En medio de un ambiente enrarecido por dos agudos conflictos bélicos en zonas cercanas en esta época de misiles hipersónicos y drones, aún puede observarse algún atisbo de la belleza y el deportivismo que distinguen a los Juegos Olímpicos de París 2024.
En cuanto a organización, los juegos han tenido cuestiones francamente vergonzosas. Desde una polémica a mi juicio innecesaria en la ceremonia inaugural, hasta un río Sena “limpio”, pero aún contaminado con bacterias fecales y las quejas sobre la mala alimentación y la incomodidad de las camas en la villa olímpica que parecen volverse costumbre de un tiempo a la fecha.
En el lado de la belleza del deporte, hemos sido testigos de hazañas extraordinarias, como la primera medalla olímpica en la historia de la pequeña isla de Santa Lucía para Julien Alfred, quién dominó los 100 metros planos femeninos de forma extraordinaria.

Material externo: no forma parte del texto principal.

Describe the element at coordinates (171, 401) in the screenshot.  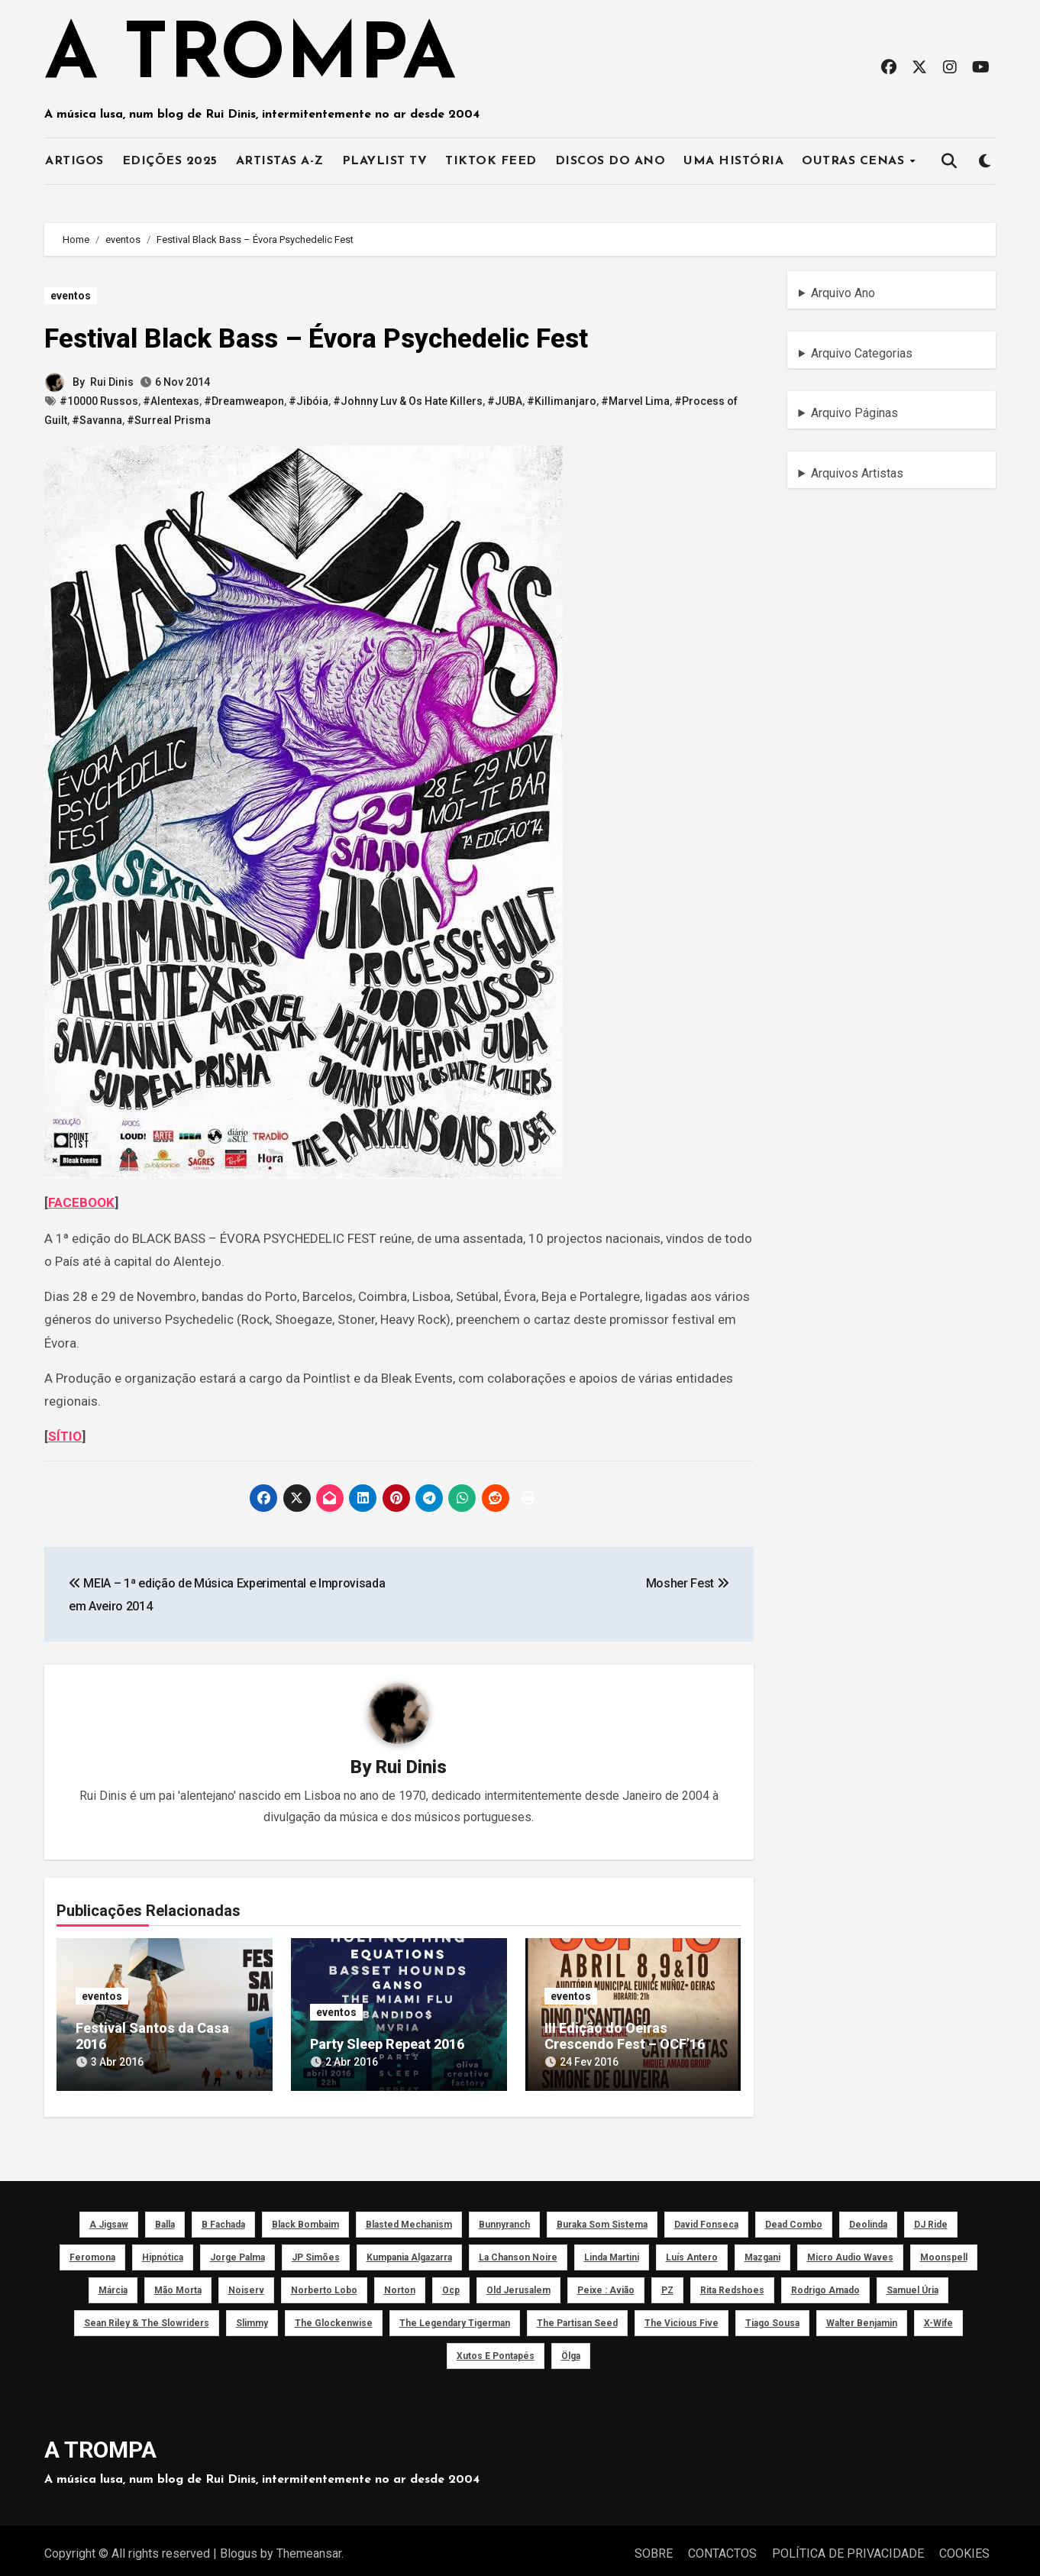 I see `#Alentexas` at that location.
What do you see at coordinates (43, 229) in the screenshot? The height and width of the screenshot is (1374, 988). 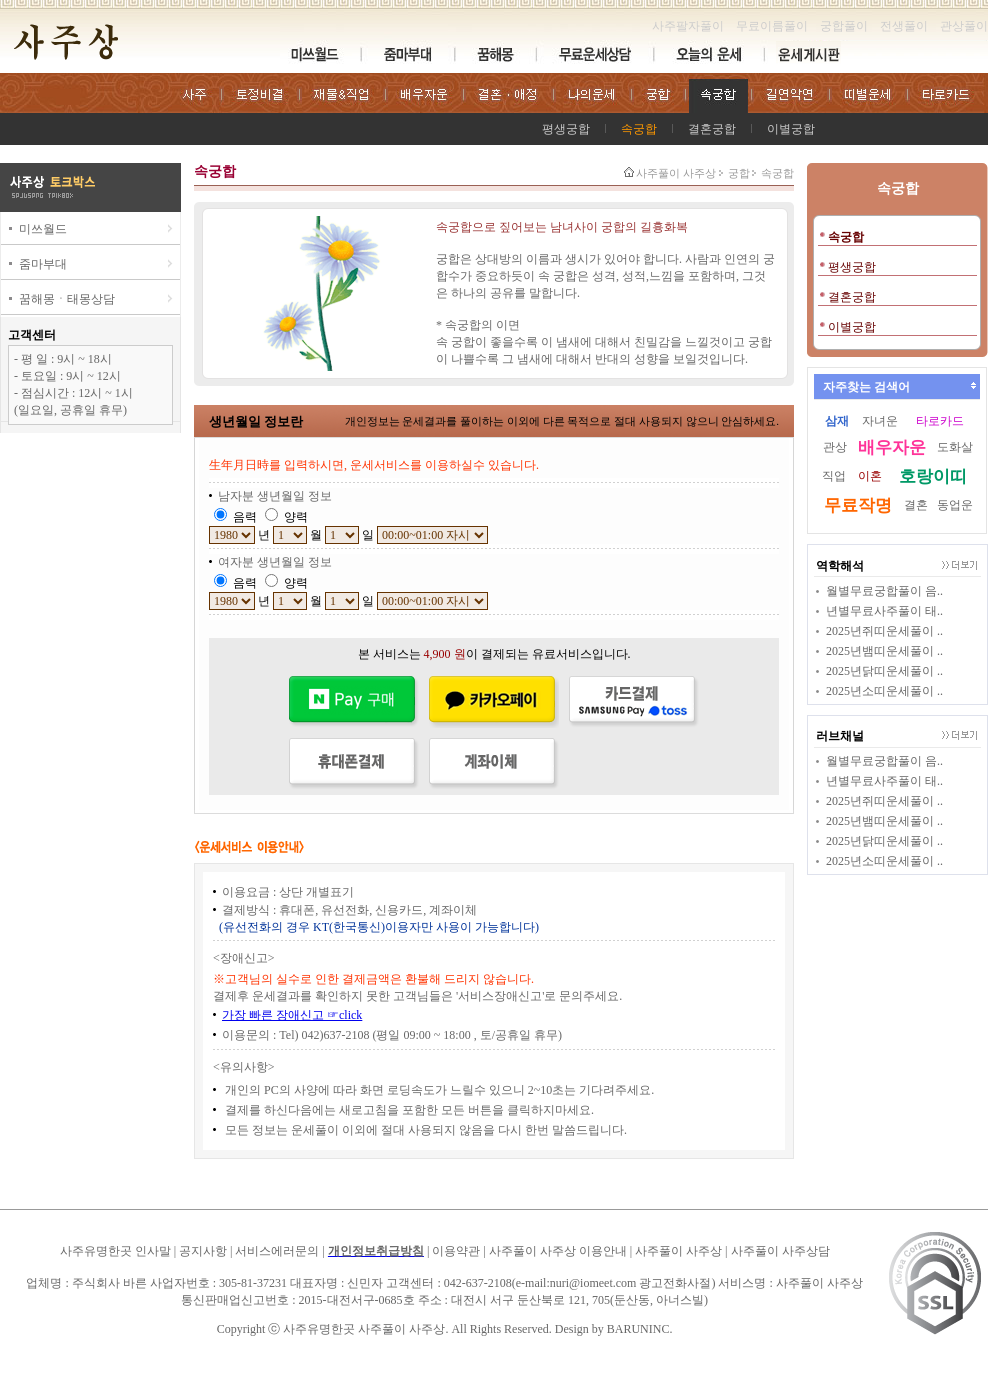 I see `미쓰월드` at bounding box center [43, 229].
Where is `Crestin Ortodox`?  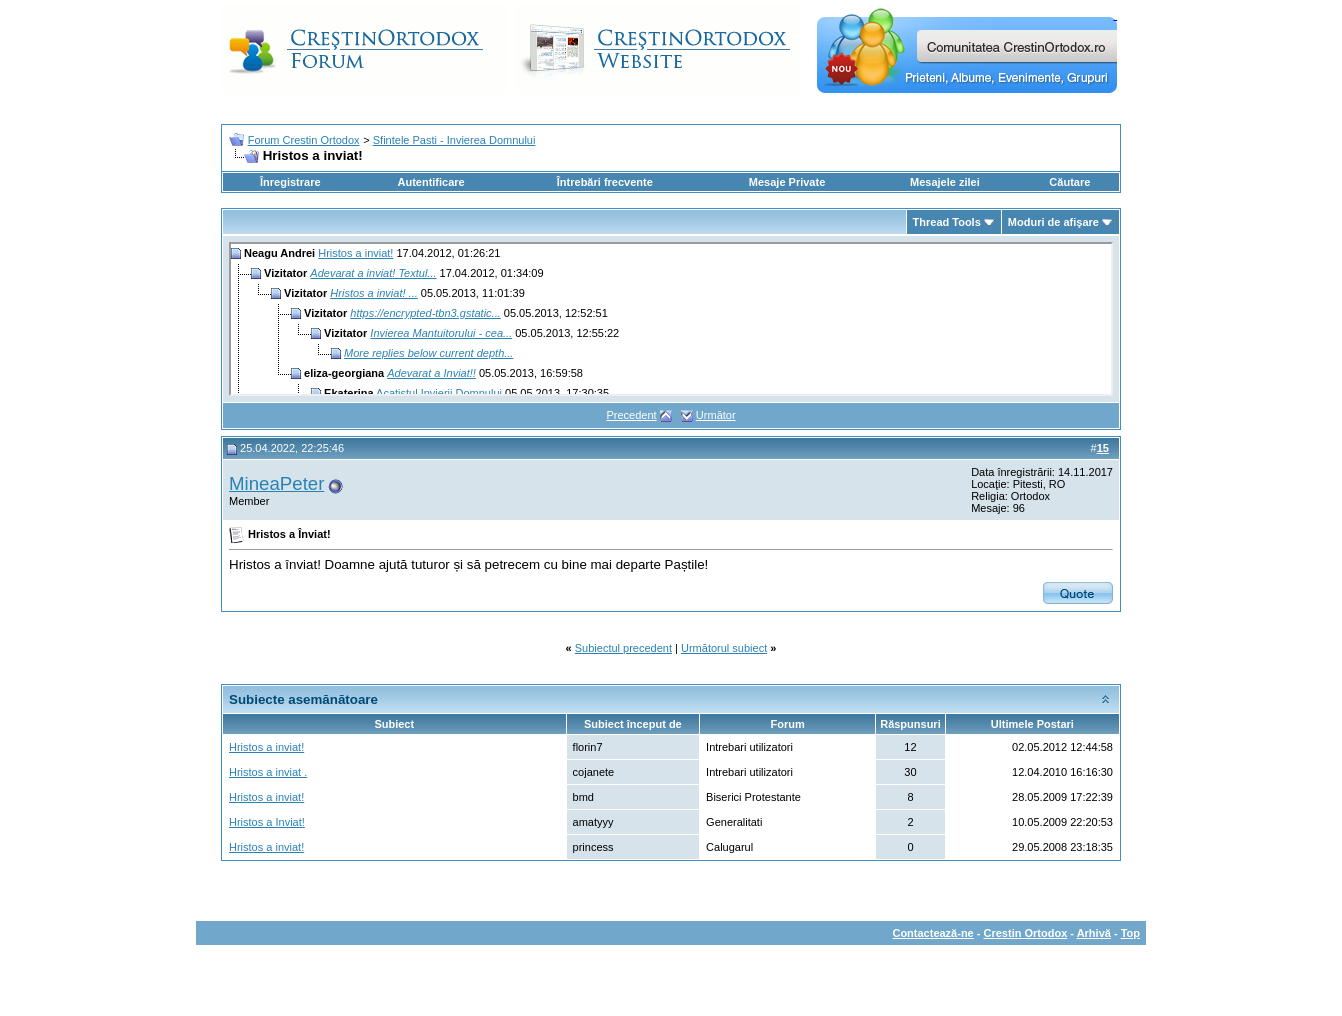 Crestin Ortodox is located at coordinates (1026, 933). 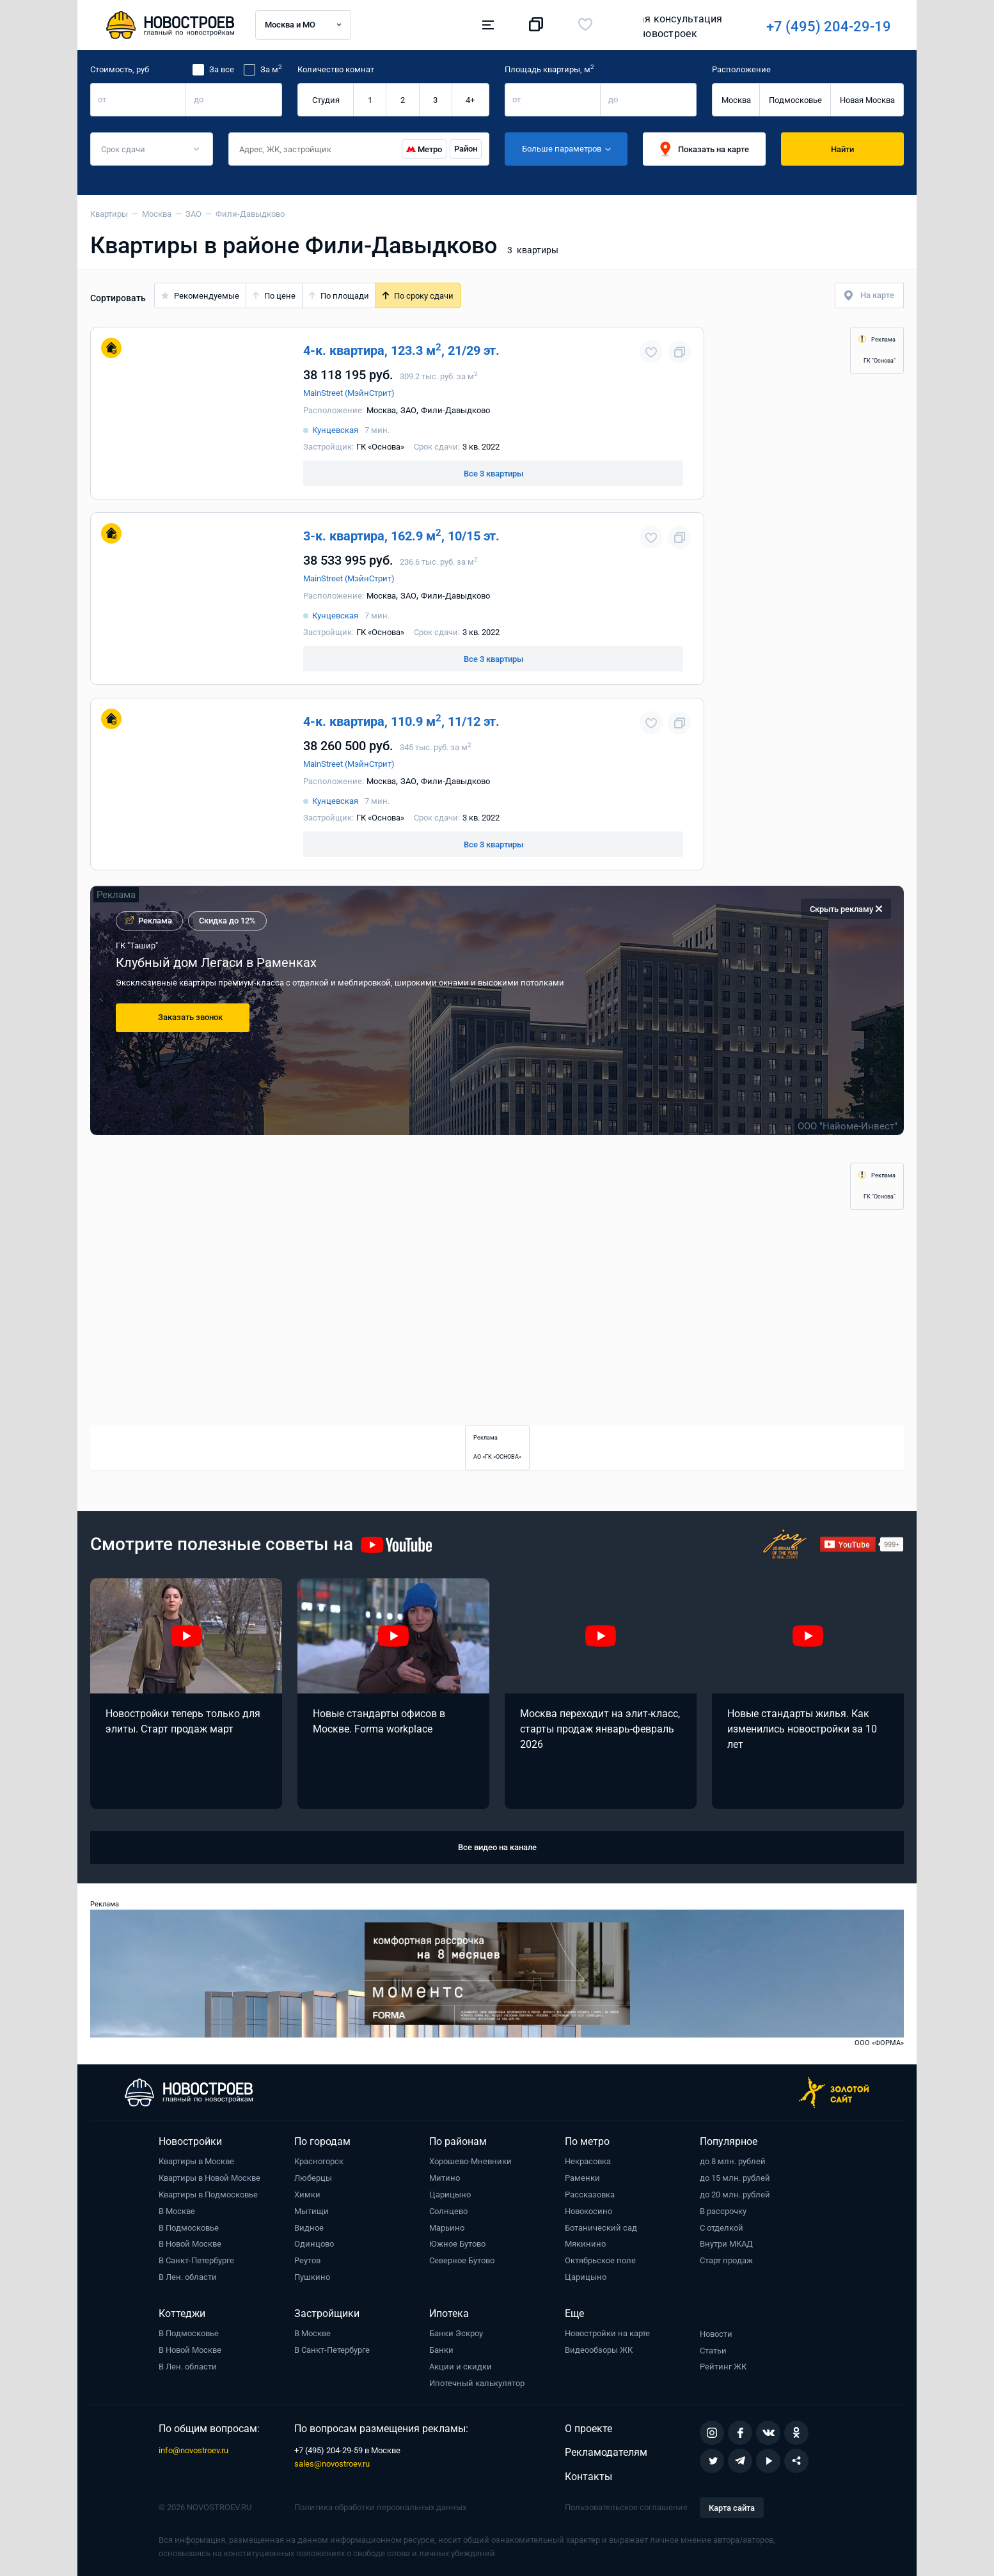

También presenciamos la muestra de deportivismo de Simone Biles y Jordan Chiles, quienes hicieron una reverencia a la legendaria gimnasta brasileña Rebeca Andrade.
En el otro lado de la moneda está el duelo que sufren no solo los atletas que se quedan a punto de ganar una medalla o en un lugar el cual no esperaban, sino las familias de los miles de niños asesinados o lesionados en lugares como Gaza por el gobierno de un país que ni siquiera está vetado de los Juegos Olímpicos. Cuestión de contrastes.